Fue en ese momento cuando Dow apareció a su espalda y le rebanó el pescuezo. Y casi también el mismo momento en que la sucia mano de Hosco se cerró sobre la boca del manco y la punta ensangrentada de una daga se deslizó por la abertura de su manto. El Sabueso pegó un salto hacia delante y asestó al viejo tres rápidas puñaladas en las costillas. El hombre soltó un grito ahogado, desorbitó los ojos y se tambaleó con el tazón colgando aún de la mano y la boca babeando saliva mezclada con ponche. Luego se desplomó.

El muchacho se había arrastrado un trecho por el suelo. Se apretaba el cuello con una mano para tratar de impedir que saliera la sangre mientras estiraba la otra hacia el poste del que colgaba la campana. Había que tener redaños para preocuparse por la campana teniendo el cuello rajado, pensó el Sabueso, pero de todos modos sólo pudo arrastrarse una zancada más, porque de inmediato Dow le plantó un pie en la base del cuello y se lo aplastó contra el suelo.

El Sabueso contrajo la cara al oír el crujido de los huesos del muchacho. Con toda probabilidad, no se merecía morir de esa manera. Pero en eso consisten las guerras. Montones de gente que mueren sin merecérselo. Había que hacer un trabajo: ellos lo habían hecho y los tres seguían con vida. Difícilmente habría podido esperarse un resultado mejor para un trabajo como ese, pero eso no impedía que le quedara un regusto amargo en la boca. Nunca le había resultado fácil, pero ahora que era jefe le costaba aún más. Es extraño, pero resulta mucho más fácil cargarse a la gente cuando tienes a alguien que te lo manda hacer. Duro asunto ese de matar a un hombre. Mucho más duro de lo que suele pensarse.
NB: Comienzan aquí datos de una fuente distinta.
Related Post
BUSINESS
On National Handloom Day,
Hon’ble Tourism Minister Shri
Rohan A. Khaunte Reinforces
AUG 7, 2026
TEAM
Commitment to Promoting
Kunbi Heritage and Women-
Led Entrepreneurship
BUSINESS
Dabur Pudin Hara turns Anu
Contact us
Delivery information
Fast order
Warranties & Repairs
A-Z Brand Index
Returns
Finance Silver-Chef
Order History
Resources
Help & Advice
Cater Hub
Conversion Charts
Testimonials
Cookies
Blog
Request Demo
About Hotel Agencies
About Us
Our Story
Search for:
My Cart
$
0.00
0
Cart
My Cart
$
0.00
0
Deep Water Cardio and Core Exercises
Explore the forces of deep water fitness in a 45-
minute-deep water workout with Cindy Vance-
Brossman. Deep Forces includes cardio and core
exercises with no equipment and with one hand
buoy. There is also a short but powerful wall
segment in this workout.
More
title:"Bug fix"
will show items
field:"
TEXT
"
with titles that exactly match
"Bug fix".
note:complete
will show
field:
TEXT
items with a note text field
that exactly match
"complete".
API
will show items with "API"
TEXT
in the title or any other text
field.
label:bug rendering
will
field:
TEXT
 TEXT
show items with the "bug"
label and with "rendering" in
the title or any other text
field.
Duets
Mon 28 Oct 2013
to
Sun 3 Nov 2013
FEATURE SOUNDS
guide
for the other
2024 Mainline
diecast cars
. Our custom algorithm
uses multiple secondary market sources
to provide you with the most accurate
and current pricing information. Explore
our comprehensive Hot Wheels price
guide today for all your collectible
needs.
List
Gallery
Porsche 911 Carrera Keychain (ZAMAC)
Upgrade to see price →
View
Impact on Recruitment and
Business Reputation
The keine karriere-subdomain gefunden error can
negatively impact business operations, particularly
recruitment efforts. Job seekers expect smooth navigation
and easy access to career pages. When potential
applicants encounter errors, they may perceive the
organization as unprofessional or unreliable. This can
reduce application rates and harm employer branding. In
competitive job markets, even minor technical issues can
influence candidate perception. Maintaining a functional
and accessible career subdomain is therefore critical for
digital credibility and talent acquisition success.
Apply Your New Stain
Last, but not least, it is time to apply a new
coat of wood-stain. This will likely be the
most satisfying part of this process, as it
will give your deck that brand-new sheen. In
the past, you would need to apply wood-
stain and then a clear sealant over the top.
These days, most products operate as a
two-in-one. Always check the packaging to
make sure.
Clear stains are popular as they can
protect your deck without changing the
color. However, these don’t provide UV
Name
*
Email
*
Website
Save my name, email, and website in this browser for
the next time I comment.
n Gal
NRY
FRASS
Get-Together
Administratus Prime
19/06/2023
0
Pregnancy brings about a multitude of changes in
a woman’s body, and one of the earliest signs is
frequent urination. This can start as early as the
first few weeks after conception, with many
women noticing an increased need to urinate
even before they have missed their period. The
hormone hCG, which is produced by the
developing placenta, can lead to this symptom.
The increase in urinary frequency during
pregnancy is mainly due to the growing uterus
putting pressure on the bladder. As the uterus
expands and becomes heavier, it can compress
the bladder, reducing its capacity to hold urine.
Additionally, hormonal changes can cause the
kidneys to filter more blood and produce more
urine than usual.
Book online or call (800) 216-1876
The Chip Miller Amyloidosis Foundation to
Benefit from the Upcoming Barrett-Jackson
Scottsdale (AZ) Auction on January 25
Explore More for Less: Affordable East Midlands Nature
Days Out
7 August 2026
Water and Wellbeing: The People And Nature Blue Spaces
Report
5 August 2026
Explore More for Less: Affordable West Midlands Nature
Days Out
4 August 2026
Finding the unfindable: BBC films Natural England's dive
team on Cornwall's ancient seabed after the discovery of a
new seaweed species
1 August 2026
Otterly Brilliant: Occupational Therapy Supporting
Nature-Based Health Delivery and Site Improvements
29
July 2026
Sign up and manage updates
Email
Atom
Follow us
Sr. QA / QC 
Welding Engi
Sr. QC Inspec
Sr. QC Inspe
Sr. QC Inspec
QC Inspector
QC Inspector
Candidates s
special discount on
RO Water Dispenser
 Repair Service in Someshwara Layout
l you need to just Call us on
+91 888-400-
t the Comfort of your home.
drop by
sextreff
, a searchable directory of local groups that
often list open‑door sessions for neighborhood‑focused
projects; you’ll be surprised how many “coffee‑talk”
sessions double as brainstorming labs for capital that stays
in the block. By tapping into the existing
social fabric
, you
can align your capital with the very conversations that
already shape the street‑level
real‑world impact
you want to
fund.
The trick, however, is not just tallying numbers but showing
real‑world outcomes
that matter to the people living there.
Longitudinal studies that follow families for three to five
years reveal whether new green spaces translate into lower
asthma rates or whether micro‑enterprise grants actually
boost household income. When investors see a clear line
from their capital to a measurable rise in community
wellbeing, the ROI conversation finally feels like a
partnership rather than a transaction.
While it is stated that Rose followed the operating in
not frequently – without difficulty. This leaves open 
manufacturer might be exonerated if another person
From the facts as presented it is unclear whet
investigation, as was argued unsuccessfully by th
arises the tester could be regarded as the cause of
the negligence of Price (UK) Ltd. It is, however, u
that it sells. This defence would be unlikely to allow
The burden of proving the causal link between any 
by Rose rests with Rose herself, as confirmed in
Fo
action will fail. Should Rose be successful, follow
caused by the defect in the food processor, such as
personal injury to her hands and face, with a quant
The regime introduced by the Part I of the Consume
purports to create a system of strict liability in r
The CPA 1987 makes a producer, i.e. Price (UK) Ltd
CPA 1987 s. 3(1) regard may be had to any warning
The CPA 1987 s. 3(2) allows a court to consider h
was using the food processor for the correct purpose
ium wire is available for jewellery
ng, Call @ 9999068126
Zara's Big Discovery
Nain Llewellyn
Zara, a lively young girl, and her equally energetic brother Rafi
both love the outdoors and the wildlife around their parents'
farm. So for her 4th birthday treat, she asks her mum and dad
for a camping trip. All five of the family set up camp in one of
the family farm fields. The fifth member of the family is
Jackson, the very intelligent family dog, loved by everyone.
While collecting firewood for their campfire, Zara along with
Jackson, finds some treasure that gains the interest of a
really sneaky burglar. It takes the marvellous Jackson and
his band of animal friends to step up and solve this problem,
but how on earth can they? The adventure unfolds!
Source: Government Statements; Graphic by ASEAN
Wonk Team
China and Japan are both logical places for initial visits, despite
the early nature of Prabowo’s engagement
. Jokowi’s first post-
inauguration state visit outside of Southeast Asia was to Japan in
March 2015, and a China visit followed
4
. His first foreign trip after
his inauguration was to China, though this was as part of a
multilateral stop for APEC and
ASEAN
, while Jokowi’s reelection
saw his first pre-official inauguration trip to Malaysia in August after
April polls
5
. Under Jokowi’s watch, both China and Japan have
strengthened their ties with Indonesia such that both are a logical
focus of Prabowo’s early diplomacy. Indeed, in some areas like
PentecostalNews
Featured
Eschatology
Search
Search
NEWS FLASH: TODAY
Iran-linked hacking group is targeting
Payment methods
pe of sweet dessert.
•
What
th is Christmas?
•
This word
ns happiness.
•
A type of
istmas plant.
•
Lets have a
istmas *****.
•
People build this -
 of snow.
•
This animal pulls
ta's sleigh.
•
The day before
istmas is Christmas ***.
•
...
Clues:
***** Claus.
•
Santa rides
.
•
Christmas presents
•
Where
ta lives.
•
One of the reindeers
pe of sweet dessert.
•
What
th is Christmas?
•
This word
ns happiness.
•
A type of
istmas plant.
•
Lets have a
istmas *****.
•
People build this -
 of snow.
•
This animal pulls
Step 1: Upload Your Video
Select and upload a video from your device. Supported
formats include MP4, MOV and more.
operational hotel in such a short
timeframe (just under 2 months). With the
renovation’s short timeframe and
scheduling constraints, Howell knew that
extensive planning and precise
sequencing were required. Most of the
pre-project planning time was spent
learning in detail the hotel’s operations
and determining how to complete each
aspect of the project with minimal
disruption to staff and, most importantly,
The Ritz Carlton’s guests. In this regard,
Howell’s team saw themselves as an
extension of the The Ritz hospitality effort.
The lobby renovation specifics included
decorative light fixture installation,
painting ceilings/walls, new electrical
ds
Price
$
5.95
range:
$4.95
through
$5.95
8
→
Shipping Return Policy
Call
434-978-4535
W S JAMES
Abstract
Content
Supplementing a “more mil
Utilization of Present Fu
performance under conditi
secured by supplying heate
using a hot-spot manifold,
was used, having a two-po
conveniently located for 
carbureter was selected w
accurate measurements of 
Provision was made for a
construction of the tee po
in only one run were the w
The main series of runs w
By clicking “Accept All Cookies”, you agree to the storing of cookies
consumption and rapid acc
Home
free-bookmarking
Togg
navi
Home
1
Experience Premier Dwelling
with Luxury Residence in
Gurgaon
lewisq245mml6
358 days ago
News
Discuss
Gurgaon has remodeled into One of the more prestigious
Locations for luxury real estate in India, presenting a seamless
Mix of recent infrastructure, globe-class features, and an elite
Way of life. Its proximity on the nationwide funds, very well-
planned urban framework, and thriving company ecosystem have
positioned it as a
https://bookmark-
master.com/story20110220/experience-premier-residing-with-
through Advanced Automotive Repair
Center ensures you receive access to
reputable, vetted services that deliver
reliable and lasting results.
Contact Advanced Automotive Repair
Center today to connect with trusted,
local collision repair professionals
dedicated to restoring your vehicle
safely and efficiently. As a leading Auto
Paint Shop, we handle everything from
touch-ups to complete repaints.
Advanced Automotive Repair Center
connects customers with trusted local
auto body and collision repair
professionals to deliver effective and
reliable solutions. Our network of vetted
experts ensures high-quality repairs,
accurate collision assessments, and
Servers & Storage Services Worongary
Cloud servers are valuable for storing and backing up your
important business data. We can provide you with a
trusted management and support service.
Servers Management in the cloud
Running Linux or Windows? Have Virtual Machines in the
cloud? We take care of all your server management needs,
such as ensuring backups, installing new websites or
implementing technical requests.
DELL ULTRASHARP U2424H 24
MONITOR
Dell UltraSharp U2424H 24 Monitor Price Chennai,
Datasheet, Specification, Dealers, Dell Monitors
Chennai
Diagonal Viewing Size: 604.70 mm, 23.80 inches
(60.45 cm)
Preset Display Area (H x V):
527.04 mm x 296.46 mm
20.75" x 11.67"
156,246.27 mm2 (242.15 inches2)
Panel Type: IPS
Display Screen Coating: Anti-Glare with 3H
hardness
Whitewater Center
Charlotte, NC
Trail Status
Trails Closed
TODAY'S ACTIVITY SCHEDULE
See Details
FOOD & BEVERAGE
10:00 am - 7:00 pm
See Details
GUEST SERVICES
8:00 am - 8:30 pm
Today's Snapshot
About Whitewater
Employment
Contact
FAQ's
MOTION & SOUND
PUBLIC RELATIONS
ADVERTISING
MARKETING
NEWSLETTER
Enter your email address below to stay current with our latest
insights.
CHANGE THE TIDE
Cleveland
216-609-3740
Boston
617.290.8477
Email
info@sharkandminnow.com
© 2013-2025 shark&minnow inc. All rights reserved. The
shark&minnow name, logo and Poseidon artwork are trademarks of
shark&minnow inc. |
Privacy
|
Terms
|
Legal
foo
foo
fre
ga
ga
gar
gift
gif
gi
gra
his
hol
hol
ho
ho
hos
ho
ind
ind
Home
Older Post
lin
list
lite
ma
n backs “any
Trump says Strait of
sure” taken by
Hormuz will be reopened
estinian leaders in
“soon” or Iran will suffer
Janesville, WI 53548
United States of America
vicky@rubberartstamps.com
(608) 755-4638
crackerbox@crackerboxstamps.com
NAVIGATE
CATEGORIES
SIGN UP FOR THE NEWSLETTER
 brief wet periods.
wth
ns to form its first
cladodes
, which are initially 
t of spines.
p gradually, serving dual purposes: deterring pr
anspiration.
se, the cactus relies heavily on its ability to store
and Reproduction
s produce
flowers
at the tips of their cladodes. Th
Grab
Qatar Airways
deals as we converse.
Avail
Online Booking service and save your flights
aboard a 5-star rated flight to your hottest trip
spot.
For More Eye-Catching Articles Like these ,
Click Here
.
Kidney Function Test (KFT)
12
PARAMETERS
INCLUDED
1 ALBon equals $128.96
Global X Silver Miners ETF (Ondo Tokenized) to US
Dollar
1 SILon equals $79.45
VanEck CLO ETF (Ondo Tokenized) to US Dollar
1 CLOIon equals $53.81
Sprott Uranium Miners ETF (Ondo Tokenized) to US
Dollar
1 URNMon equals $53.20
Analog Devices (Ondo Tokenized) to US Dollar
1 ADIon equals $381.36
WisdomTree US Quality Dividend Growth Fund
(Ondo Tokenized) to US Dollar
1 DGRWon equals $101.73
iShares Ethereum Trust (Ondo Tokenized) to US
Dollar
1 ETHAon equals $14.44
A no ser, claro está, que uno se llame Dow el Negro. El muy cabrón era capaz de matar a un hombre con la misma naturalidad con la que meaba. Por eso era tan condenadamente bueno. El Sabueso vio cómo Dow se agachaba, despojaba del manto al cuerpo inerte del manco, se lo echaba sobre los hombros y acto seguido propinaba una patada al cadáver, arrojándolo al mar con la misma despreocupación que si se tratara de un montón de desperdicios.

—Tienes dos brazos —dijo Hosco, que ya se había puesto el manto del viejo.

Dow se miró.

—¿Qué pretendes, pedazo de idiota, que me corte un brazo para que me quede mejor el disfraz?

—Lo que pretendo es que lo mantengas oculto —el Sabueso vio que Dow había metido un dedo mugriento en uno de los tazones y lo estaba limpiando. Luego se sirvió un trago y se lo echó al gaznate—. ¿Cómo puedes beber en un momento como éste? —inquirió mientras arrancaba al cadáver del muchacho su manto ensangrentado.

Dow se encogió de hombros y se sirvió otro trago.

—Da pena desperdiciarlo. Y, como tú mismo has dicho, hace una noche muy fría —su semblante se rasgó con una sonrisa maliciosa—. Maldita sea, Sabueso, tienes un pico de oro. Me llamó Cregg —y avanzó cojeando un par de pasos—. ¡Me dieron una puñalada en el culo en Dunbrec! ¿De dónde te has sacado todo ese discurso? —y dio a Hosco una palmada en el hombro con el dorso de la mano—. ¿Verdad que lo ha hecho muy bien, eh? Hay una palabra para eso, ¿no? ¿Cuál es la palabra, eh?

—Verosímil —dijo Hosco.

Los ojos de Dow lanzaron un destello.

—Verosímil. Eso es lo que eres, Sabueso. Un cabrón muy verosímil. Apuesto a que si les hubieras dicho que eras el mismísimo Skarling el Desencapuchado te habrían creído. ¡No entiendo cómo consigues hacerlo sin partirte de risa!

El Sabueso no estaba de humor para risas. No le hacía gracia tener que ver a aquellos dos cadáveres que había tirados entre las piedras. No conseguía quitarse de la cabeza la idea de que el muchacho iba a coger frío sin su manto. Una idea verdaderamente estúpida, considerando que el chico estaba tendido sobre un charco de su propia sangre de una zancada de ancho.

—Dejemos eso ahora —gruñó—. Tirad a esos dos y luego cruzad las puertas. No sabemos cuándo vendrá el relevo.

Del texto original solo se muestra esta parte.